Ce retard a coûté très cher à l'État, puisque dès la 2 nde lecture du PLF 2019, le Gouvernement avait dû par amendement majorer les crédits de 330 millions d'euros. Les nouveaux retards et le report à début 2020 a conduit le Gouvernement à demander une nouvelle rallonge de 627 millions d'euros en loi de finances rectificative pour 2019, soit, au total, 957 millions d'euros .

Le décalage de la réforme est essentiellement dû à la complexité du chantier informatique. Il nécessite une refonte totale du système d'information de la Caisse nationale des allocations familiales (CNAF) qui assure le versement à plus de 15 millions de ménages d'une ou plusieurs aides (APL, prestation familiale, minima sociaux). Il a également fallu créer un dispositif automatique de transfert des données issues de la déclaration sociale nominative (DSN) et du prélèvement à la source (PAS) au profit des caisses.

C'est une mesure de bon sens .

Mais, en modifiant la période de référence du calcul des APL dans un contexte économique plus favorable, la réforme entraîne un gain budgétaire, la première année, qui sera de l'ordre de 1,3 milliard d'euros.

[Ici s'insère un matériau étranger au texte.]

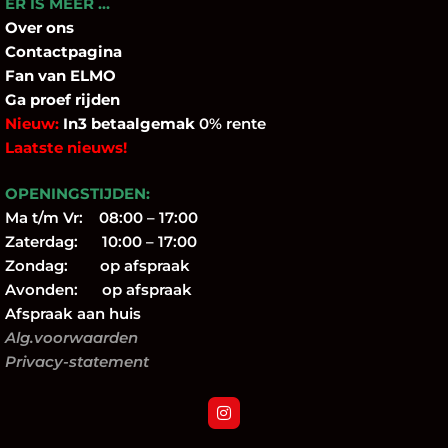
ER IS MEER …
Over
ons
Contactpagina
Fan
van ELMO
Ga proef rijden
Nieuw:
In3 betaalgemak
0% rente
Laatste nieuws!
OPENINGSTIJDEN:
Ma t/m Vr: 08:00 – 17:00
Zaterdag: 10:00 – 17:00
Zondag: op afspraak
Avonden: op afspraak
Afspraak aan huis
Alg.voorwaarden
Privacy-statement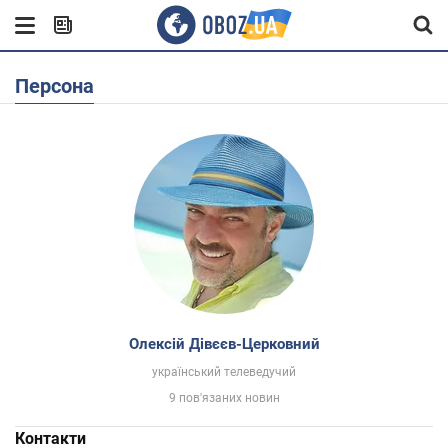
Персона
Олексій Дівєєв-Церковний
український телеведучий
9 пов'язаних новин
Контакти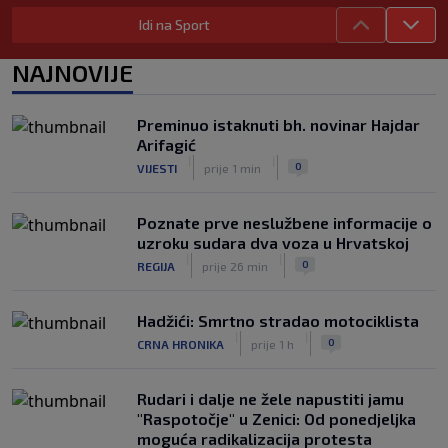
Idi na Sport
Otkriven uzrok smrti NBA košarkaša:
Brandon Clarke preminuo od
NAJNOVIJE
kombinacije heroina i kokaina
|
|
0
KOŠARKA
prije 2 h
Preminuo istaknuti bh. novinar Hajdar
Nekada je vladao svjetskim tenisom,
Arifagić
danas ga mnogi jedva prepoznaju:
|
|
0
VIJESTI
prije 1 min
Ovako izgleda Pete Sampras
|
|
0
TENIS
prije 3 h
Poznate prve neslužbene informacije o
uzroku sudara dva voza u Hrvatskoj
|
|
0
REGIJA
prije 26 min
Hadžići: Smrtno stradao motociklista
|
|
0
CRNA HRONIKA
prije 1 h
Rudari i dalje ne žele napustiti jamu
"Raspotočje" u Zenici: Od ponedjeljka
moguća radikalizacija protesta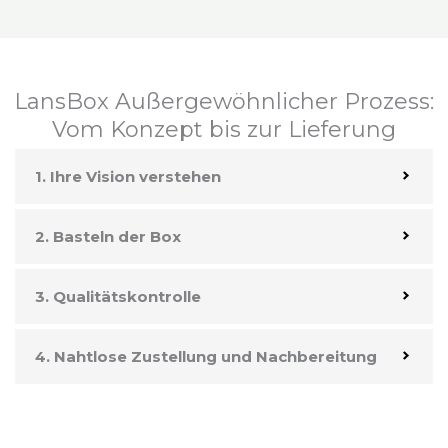
LansBox Außergewöhnlicher Prozess:
Vom Konzept bis zur Lieferung
1. Ihre Vision verstehen
2. Basteln der Box
3. Qualitätskontrolle
4. Nahtlose Zustellung und Nachbereitung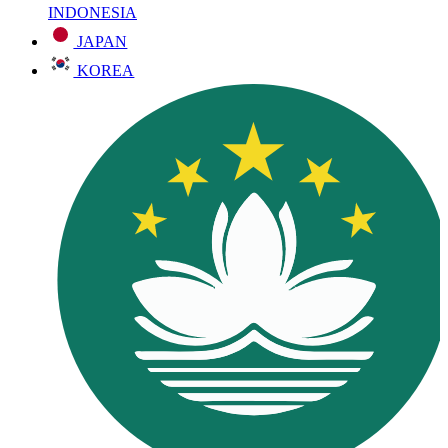
INDONESIA
JAPAN
KOREA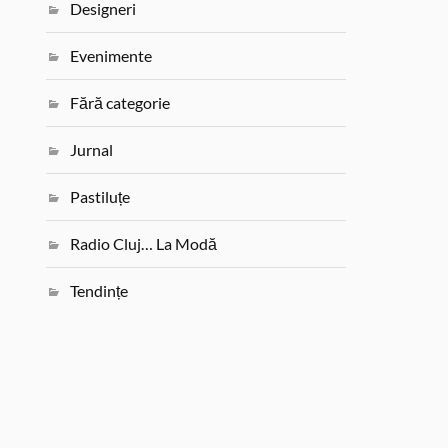
Designeri
Evenimente
Fără categorie
Jurnal
Pastiluțe
Radio Cluj… La Modă
Tendințe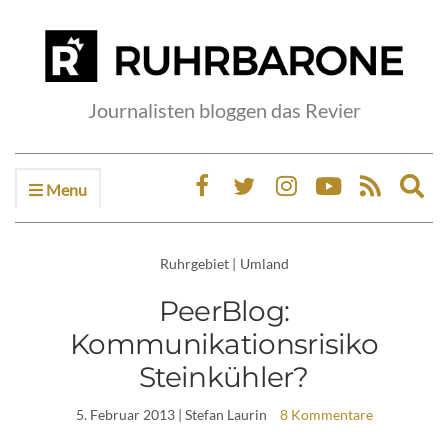
Journalisten bloggen das Revier
Menu
Ex
sea
fo
Ruhrgebiet
|
Umland
PeerBlog:
Kommunikationsrisiko
Steinkühler?
5. Februar 2013
| Stefan Laurin
8 Kommentare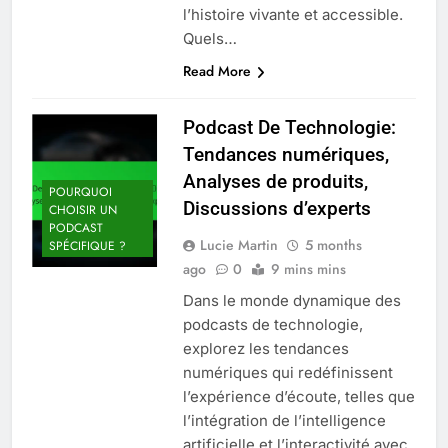
l’histoire vivante et accessible.
Quels…
Read More
Podcast De Technologie:
Tendances numériques,
Analyses de produits,
POURQUOI
Discussions d’experts
CHOISIR UN
PODCAST
Lucie Martin
5 months
SPÉCIFIQUE ?
ago
0
9 mins mins
Dans le monde dynamique des
podcasts de technologie,
explorez les tendances
numériques qui redéfinissent
l’expérience d’écoute, telles que
l’intégration de l’intelligence
artificielle et l’interactivité avec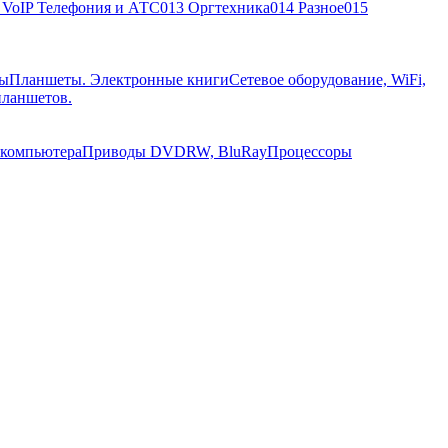
, VoIP Телефония и АТС
013 Оргтехника
014 Разное
015
ры
Планшеты. Электронные книги
Сетевое оборудование, WiFi,
планшетов.
 компьютера
Приводы DVDRW, BluRay
Процессоры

La commission regrette que cette somme ne soit pas réaffectée au logement social ou à la rénovation énergétique

B. DES IMPACTS INSUFFISAMMENT MESURÉS ?

T outes les craintes ne sont pas encore levées. Même si les paramètres de calcul sont inchangés, les simulations manquent pour savoir qui sera touché et comment .

Les impacts sur les bénéficiaires ne seront disponibles qu'après les phases de calcul à blanc incluant les données réelles. Cette opération essentielle pour tester l'opérationnalité des nouveaux moteurs de calcul mis en place dans les systèmes d'information des organismes payeurs, permettra également de préciser les variations d'APL observées sur le stock de ménages bénéficiaires.

Or ces calculs ne devraient pouvoir intervenir que dans les prochaines semaines soit à très faible échéance de l'entrée en vigueur effective de la réforme qui doit s'appliquer aux APL versées début février .

Néanmoins, selon les informations transmises dans les questionnaires budgétaires, les évolutions tendancielles de l'APL en fonction du profil de ressources de certains ménages peuvent être précisées :

- Si les revenus récents sont en baisse , le ménage bénéficiera d'un relèvement beaucoup plus rapide de l'aide au logement. Cette situation peut être illustrée par des ménages dont l'un des membres passerait d'une activité à temps plein à un temps partiel.

- Dans le cas contraire , le montant sera ajusté pour tenir compte d'une amélioration de sa situation financière. Ce cas de figure sera observé pour des ménages dont l'un des membres voit son salaire évoluer positivement.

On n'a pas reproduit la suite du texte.